El piloto del helicóptero decidió subir al puente de mando para contemplar la salida del sol desde el punto más elevado del buque. Atravesó presuroso el puente, procurando que no le viera el timonel, y salió al ala de babor, donde se disfrutaba de la mejor panorámica. Allí no estorbaría a nadie.

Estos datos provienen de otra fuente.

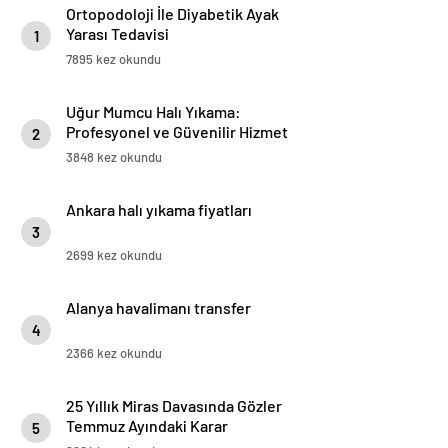
Ortopodoloji İle Diyabetik Ayak
Yarası Tedavisi
1
7895 kez okundu
Uğur Mumcu Halı Yıkama:
Profesyonel ve Güvenilir Hizmet
2
3848 kez okundu
Ankara halı yıkama fiyatları
3
2699 kez okundu
Alanya havalimanı transfer
4
2366 kez okundu
25 Yıllık Miras Davasında Gözler
Temmuz Ayındaki Karar
5
Duruşmasına Çevrildi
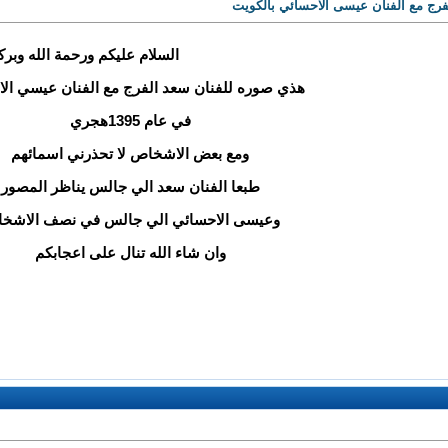
لفرج مع الفنان عيسى الاحسائي بالكويت
السلام عليكم ورحمة الله وبركا
هذي صوره للفنان سعد الفرج مع الفنان عيسي ال
في عام 1395هجري
ومع بعض الاشخاص لا تحذرني اسمائهم
طبعا الفنان سعد الي جالس يناظر المصور
وعيسى الاحسائي الي جالس في نصف الاشخ
وان شاء الله تنال على اعجابكم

Todavía le asombraban las dimensiones del buque. Si la marina de los Estados Unidos tuviera un poco de vista, pensó, adquiriría unos cuantos buquecitos como éste, los modificaría para poder transformarlos en portaaviones, y crearía así una marina mercante de doble uso, como la de la armada rusa.

Tire a matar
.

Las últimas palabras de Bruce todavía resonaban en su cabeza; y lo de menos era lo que le había dicho sobre Ogilvy. Bruce era su verdadero jefe. El piloto se estremeció. Tenía derecho a volarle la cabeza al tipo. Como en la guerra, pero aún mejor. Ese tipo no tenía ningún gocho
[2]
detrás protegiéndole las espaldas mientras disparaba. Sería un blanco fácil.